Salt lake is full of turkeys, not nearly as many as park city those people over there are a different kind.


----------



## Buckfinder (May 23, 2009)

I always see them in the fall while deer hunting but in the area that I hunt they are no where to be found in the spring.


----------



## WasatchOutdoors (Sep 26, 2007)

I wouldn't be surprised to hear that they are on this side of the hill. They've had them over the hill in Morgan on the hardscrabble unit for a while now and it's wouldnt be too shocking to hear they've found their way over the ridge. 
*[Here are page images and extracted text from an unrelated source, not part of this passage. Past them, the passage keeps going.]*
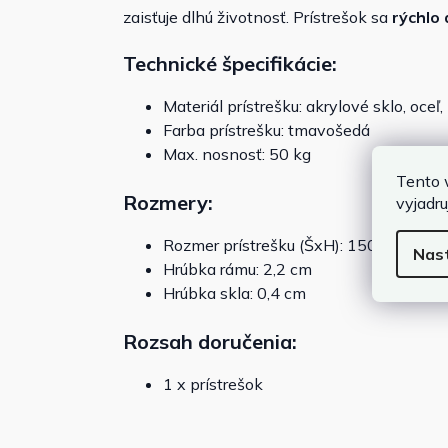
zaisťuje dlhú životnosť. Prístrešok sa
rýchlo 
Technické špecifikácie:
Materiál prístrešku: akrylové sklo, oceľ, 
Farba prístrešku: tmavošedá
Max. nosnosť: 50 kg
Tento 
Rozmery:
vyjadru
Rozmer prístrešku (ŠxH): 150 x 80 cm
Nas
Hrúbka rámu: 2,2 cm
Hrúbka skla: 0,4 cm
Rozsah doručenia:
1 x prístrešok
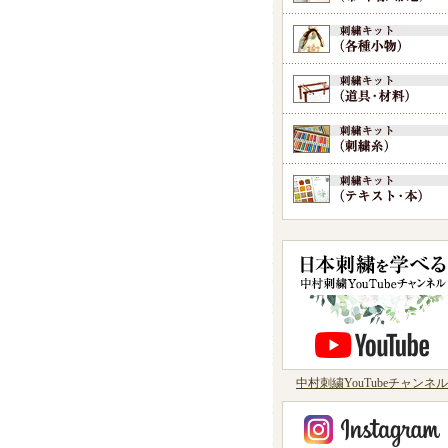
中村刺繍YouTubeチャンネル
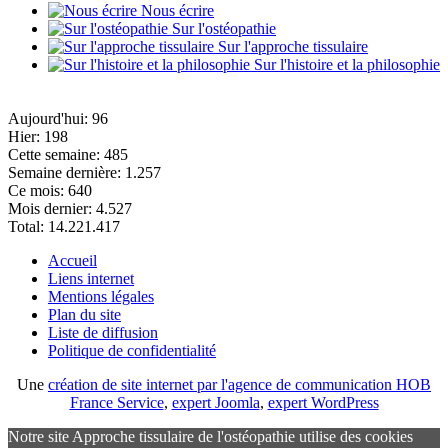
Nous écrire
Sur l'ostéopathie
Sur l'approche tissulaire
Sur l'histoire et la philosophie
Aujourd'hui:
96
Hier:
198
Cette semaine:
485
Semaine dernière:
1.257
Ce mois:
640
Mois dernier:
4.527
Total:
14.221.417
Accueil
Liens internet
Mentions légales
Plan du site
Liste de diffusion
Politique de confidentialité
Une
création de site internet par l'agence de communication HOB
France Service
,
expert Joomla
,
expert WordPress
Notre site Approche tissulaire de l'ostéopathie utilise des cookies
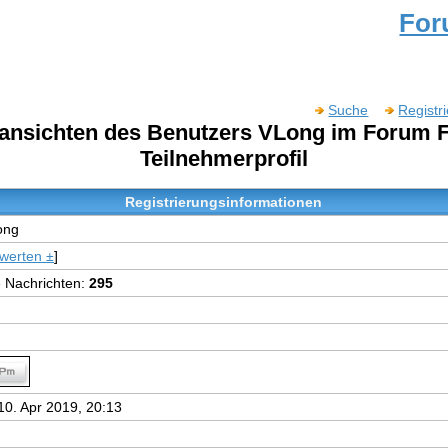
Fo
Suche
Registr
lansichten des Benutzers VLong im Forum
Teilnehmerprofil
Registrierungsinformationen
ong
werten ±
]
e Nachrichten:
295
10. Apr 2019, 20:13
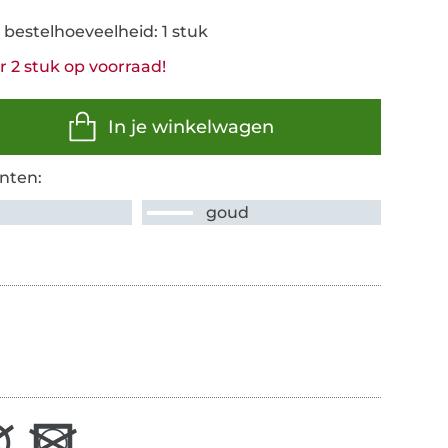
 bestelhoeveelheid: 1 stuk
 2 stuk op voorraad!
In je winkelwagen
nten:
r
goud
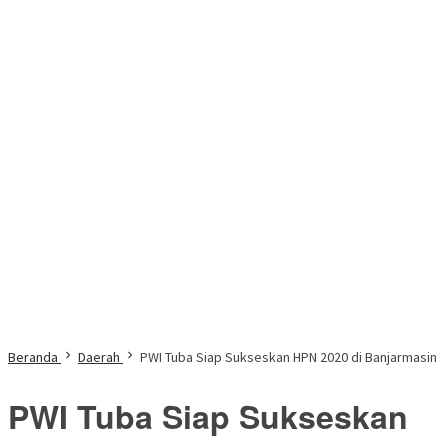
Beranda
Daerah
PWI Tuba Siap Sukseskan HPN 2020 di Banjarmasin
PWI Tuba Siap Sukseskan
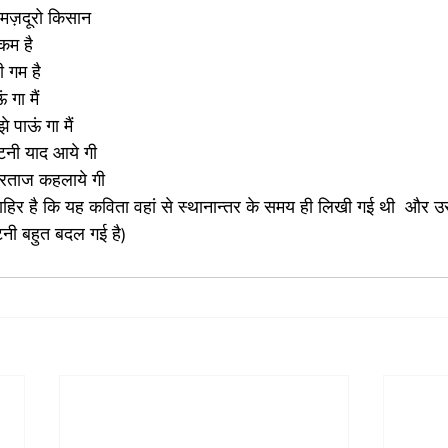
 मज़दूरो किसान
कम है
ी गम है
गा मैं
पाऊं गा मैं 
कटनी याद आये गी
 सरताज कहलाये गी
हिर है कि यह कविता वहां से स्थानान्तर के समय ही लिखी गई थी  और
नी बहुत बदल गई है)  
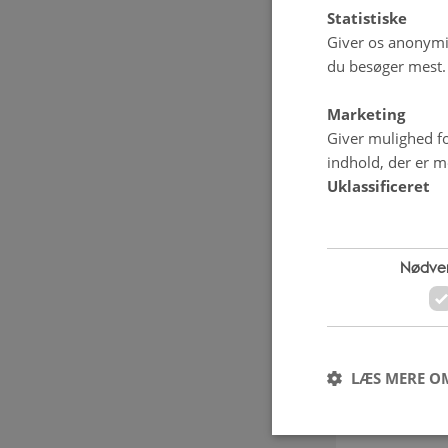
Statistiske
Giver os anonymis
du besøger mest.
Marketing
Giver mulighed fo
indhold, der er me
Uklassificeret
Nødve
LÆS MERE O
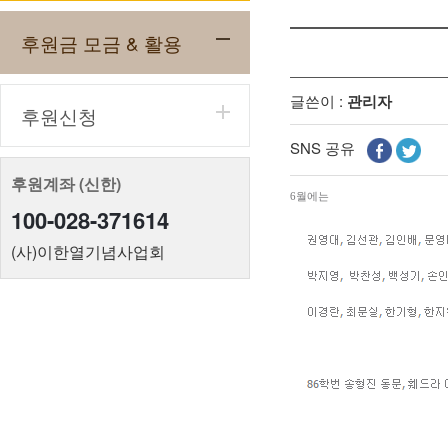
후원금 모금 & 활용
글쓴이 :
관리자
후원신청
SNS 공유
후원계좌 (신한)
6월에는
100-028-371614
(사)이한열기념사업회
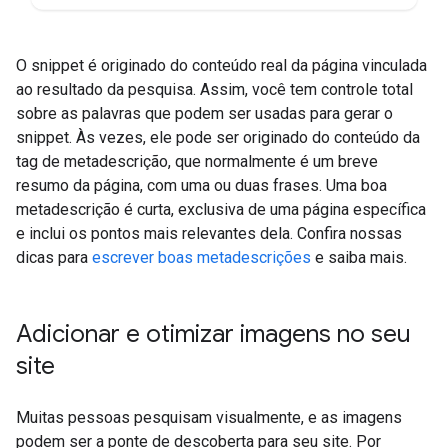
O snippet é originado do conteúdo real da página vinculada
ao resultado da pesquisa. Assim, você tem controle total
sobre as palavras que podem ser usadas para gerar o
snippet. Às vezes, ele pode ser originado do conteúdo da
tag de metadescrição, que normalmente é um breve
resumo da página, com uma ou duas frases. Uma boa
metadescrição é curta, exclusiva de uma página específica
e inclui os pontos mais relevantes dela. Confira nossas
dicas para
escrever boas metadescrições
e saiba mais.
Adicionar e otimizar imagens no seu
site
Muitas pessoas pesquisam visualmente, e as imagens
podem ser a ponte de descoberta para seu site. Por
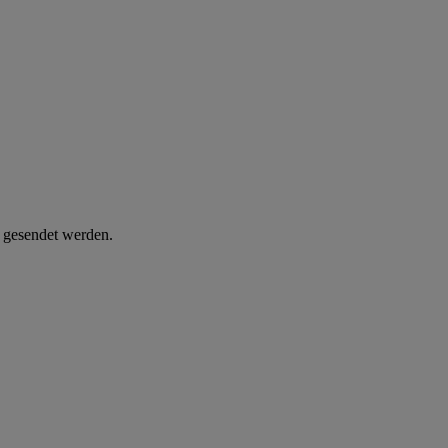
d gesendet werden.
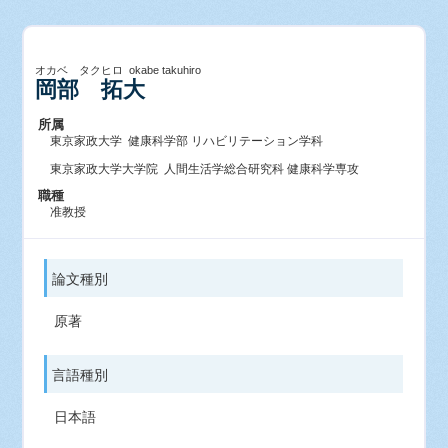
オカベ タクヒロ okabe takuhiro
岡部 拓大
所属
東京家政大学 健康科学部 リハビリテーション学科
東京家政大学大学院 人間生活学総合研究科 健康科学専攻
職種
准教授
論文種別
原著
言語種別
日本語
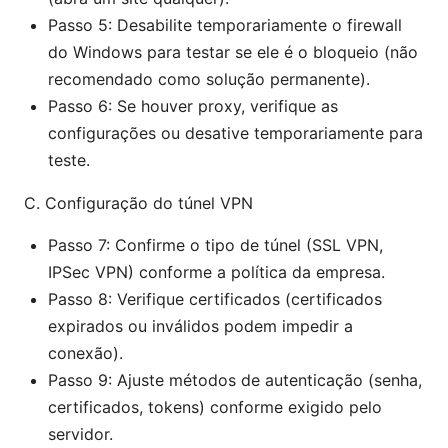
Passo 5: Desabilite temporariamente o firewall
do Windows para testar se ele é o bloqueio (não
recomendado como solução permanente).
Passo 6: Se houver proxy, verifique as
configurações ou desative temporariamente para
teste.
C. Configuração do túnel VPN
Passo 7: Confirme o tipo de túnel (SSL VPN,
IPSec VPN) conforme a política da empresa.
Passo 8: Verifique certificados (certificados
expirados ou inválidos podem impedir a
conexão).
Passo 9: Ajuste métodos de autenticação (senha,
certificados, tokens) conforme exigido pelo
servidor.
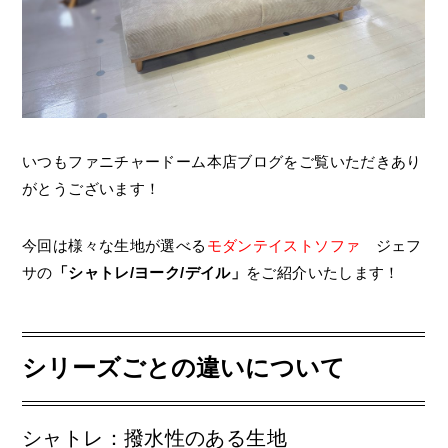
いつもファニチャードーム本店ブログをご覧いただきあり
がとうございます！
今回は様々な生地が選べる
モダンテイストソファ
ジェフ
サの
「シャトレ/ヨーク/デイル」
をご紹介いたします！
シリーズごとの違いについて
シャトレ：撥水性のある生地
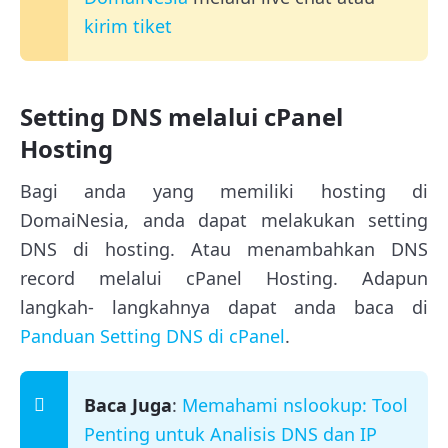
kirim tiket
Setting DNS melalui cPanel
Hosting
Bagi anda yang memiliki hosting di
DomaiNesia, anda dapat melakukan setting
DNS di hosting. Atau menambahkan DNS
record melalui cPanel Hosting. Adapun
langkah- langkahnya dapat anda baca di
Panduan Setting DNS di cPanel
.
Baca Juga
:
Memahami nslookup: Tool
Penting untuk Analisis DNS dan IP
On a side note, just north of there in south ogden my daughter has been seeing several along the hillside above a house she babysits at.


----------



## doody (Apr 2, 2009)

funny that you mention golf courses...  ...gobble gobble. Click on the pic for some grainy, flinchy video


----------



## hoghunter011583 (Jul 21, 2008)

sweet I can "road hunt" turkeys!!!


----------



## Mojo1 (Sep 8, 2007)

hoghunter011583 said:


> sweet I can "road hunt" turkeys!!!


 :mrgreen: I once drove down in the creek bottom on our ranch in Ok. I parked and when I kicked the door open, the door chime went off. A tom instantly rattled off right above me. I had un-knowingly parked right below a roosted flock. I eased the door shut, the turkeys never flushed and I stood quietly until daylight listening to him gobble, he was one of the easiest Toms I ever killed.

:lol:


----------



## BPturkeys (Sep 13, 2007)

Mojo1 said:


> hoghunter011583 said:
> 
> 
> > sweet I can "road hunt" turkeys!!!
> ...


Funny what will make them old boys sound off some times. You can believe it or not but this is true...two years ago an old tom crept silently right in behind me and when I shifted to the side to relieve a small amount of gas that had been building for the past hour and let a small but piercing fart, the old Tom gobbled twice and then just stood there and let me shoot him. True story...honest to G


----------



## Mojo1 (Sep 8, 2007)

Oh I believe you, my nephew once cause one to fire up when he racked a shell into the chamber of his 870 loudly, that tom didn't last long either. 8) 

I think it has to do a lot more with the pitch of the sound than the loudness of the sound. I know I use a yote holwer as a locator call, doesn't matter what sound you make as long as you hit in a certain pitch range, they sound off. ditto on a hawk call.


----------



## birdman (Nov 21, 2007)

Another productive method of eliciting a shock gobble is hunting with an overweight, out-of-shape, asthmatic. Had a fired up gobbler respond to his coughing several times. I don't think we ever did kill that bird however. Haven't hunted with him since.


----------